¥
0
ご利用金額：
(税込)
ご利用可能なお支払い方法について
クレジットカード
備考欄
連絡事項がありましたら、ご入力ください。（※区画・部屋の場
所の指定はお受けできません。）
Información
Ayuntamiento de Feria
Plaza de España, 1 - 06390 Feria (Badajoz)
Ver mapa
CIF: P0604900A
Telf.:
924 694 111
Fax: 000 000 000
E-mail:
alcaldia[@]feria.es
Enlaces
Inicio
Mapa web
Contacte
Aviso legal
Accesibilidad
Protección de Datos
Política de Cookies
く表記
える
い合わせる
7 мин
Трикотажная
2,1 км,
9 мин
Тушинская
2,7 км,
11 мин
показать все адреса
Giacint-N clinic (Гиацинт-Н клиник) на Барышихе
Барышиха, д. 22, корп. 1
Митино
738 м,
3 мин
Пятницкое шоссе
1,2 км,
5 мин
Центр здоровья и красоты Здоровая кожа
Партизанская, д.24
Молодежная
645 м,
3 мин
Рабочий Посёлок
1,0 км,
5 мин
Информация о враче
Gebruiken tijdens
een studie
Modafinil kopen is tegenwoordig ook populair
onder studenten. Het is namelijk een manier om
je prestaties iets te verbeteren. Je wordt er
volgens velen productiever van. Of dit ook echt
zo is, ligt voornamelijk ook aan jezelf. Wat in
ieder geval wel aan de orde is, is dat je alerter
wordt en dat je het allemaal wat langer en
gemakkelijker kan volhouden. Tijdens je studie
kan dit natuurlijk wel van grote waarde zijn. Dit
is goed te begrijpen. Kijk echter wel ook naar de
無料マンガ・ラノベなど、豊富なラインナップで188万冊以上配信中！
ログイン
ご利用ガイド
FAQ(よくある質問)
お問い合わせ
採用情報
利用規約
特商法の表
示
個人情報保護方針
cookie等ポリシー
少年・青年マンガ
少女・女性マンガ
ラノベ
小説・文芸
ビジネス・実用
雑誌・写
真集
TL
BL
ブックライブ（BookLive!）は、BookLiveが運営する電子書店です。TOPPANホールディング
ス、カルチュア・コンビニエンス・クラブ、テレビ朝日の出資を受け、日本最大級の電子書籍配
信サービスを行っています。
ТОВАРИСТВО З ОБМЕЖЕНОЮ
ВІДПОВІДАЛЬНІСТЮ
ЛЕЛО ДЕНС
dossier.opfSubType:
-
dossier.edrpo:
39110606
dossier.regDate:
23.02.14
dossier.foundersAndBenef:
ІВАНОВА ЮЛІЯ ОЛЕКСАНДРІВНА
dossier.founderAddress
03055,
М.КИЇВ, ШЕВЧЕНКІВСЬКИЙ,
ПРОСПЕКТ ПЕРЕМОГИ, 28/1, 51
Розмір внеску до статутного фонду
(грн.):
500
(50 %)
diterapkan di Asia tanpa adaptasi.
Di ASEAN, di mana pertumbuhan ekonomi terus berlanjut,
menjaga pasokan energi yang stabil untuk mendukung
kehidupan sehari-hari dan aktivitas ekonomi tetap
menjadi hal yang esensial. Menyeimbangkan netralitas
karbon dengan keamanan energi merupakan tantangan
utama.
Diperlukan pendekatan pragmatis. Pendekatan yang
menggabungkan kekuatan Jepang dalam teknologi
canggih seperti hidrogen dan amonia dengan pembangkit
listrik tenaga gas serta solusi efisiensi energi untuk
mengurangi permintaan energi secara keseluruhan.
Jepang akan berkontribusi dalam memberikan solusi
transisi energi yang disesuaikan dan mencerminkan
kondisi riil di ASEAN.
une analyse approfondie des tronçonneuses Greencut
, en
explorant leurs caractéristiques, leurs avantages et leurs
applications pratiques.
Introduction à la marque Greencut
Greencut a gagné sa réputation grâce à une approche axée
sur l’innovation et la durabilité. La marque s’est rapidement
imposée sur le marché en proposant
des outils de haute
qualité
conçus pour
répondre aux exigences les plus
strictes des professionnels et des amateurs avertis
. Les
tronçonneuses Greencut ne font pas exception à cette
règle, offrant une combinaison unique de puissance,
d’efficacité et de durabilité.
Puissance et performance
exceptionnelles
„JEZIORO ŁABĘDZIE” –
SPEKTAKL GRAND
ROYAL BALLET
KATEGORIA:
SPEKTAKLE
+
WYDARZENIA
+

* The task: Only one number is needed: please count the lines of the entries above in which the string "Greencut" occurs.

* Worked solution: 4